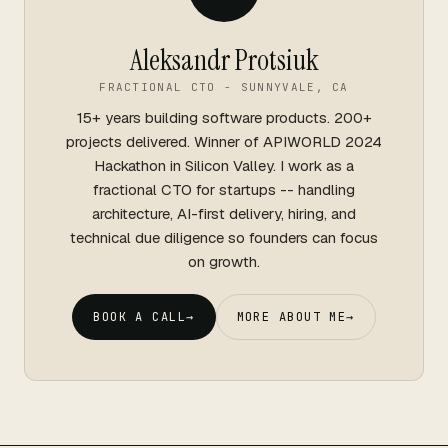
Aleksandr Protsiuk
FRACTIONAL CTO - SUNNYVALE, CA
15+ years building software products. 200+
projects delivered. Winner of APIWORLD 2024
Hackathon in Silicon Valley. I work as a
fractional CTO for startups -- handling
architecture, AI-first delivery, hiring, and
technical due diligence so founders can focus
on growth.
BOOK A CALL
→
MORE ABOUT ME
→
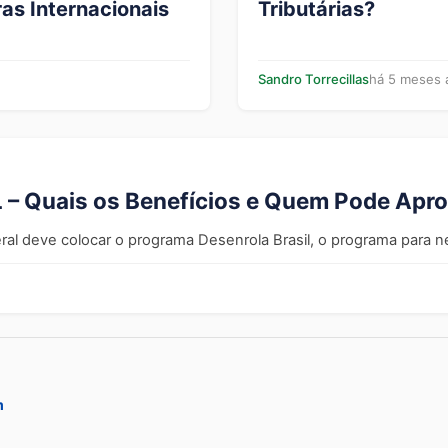
as Internacionais
Tributárias?
Sandro Torrecillas
há 5 meses 
 Quais os Benefícios e Quem Pode Aprov
 deve colocar o programa Desenrola Brasil, o programa para ne
m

* [Task item]:
Print the material above verbatim, no images.

* [Result]:
Aleksandr Protsiuk
FRACTIONAL CTO - SUNNYVALE, CA
15+ years building software products. 200+
projects delivered. Winner of APIWORLD 2024
Hackathon in Silicon Valley. I work as a
fractional CTO for startups -- handling
architecture, AI-first delivery, hiring, and
technical due diligence so founders can focus
on growth.
BOOK A CALL
→
MORE ABOUT ME
→
as Internacionais
Tributárias?
Sandro Torrecillas
há 5 meses 
 Quais os Benefícios e Quem Pode Aprov
 deve colocar o programa Desenrola Brasil, o programa para ne
m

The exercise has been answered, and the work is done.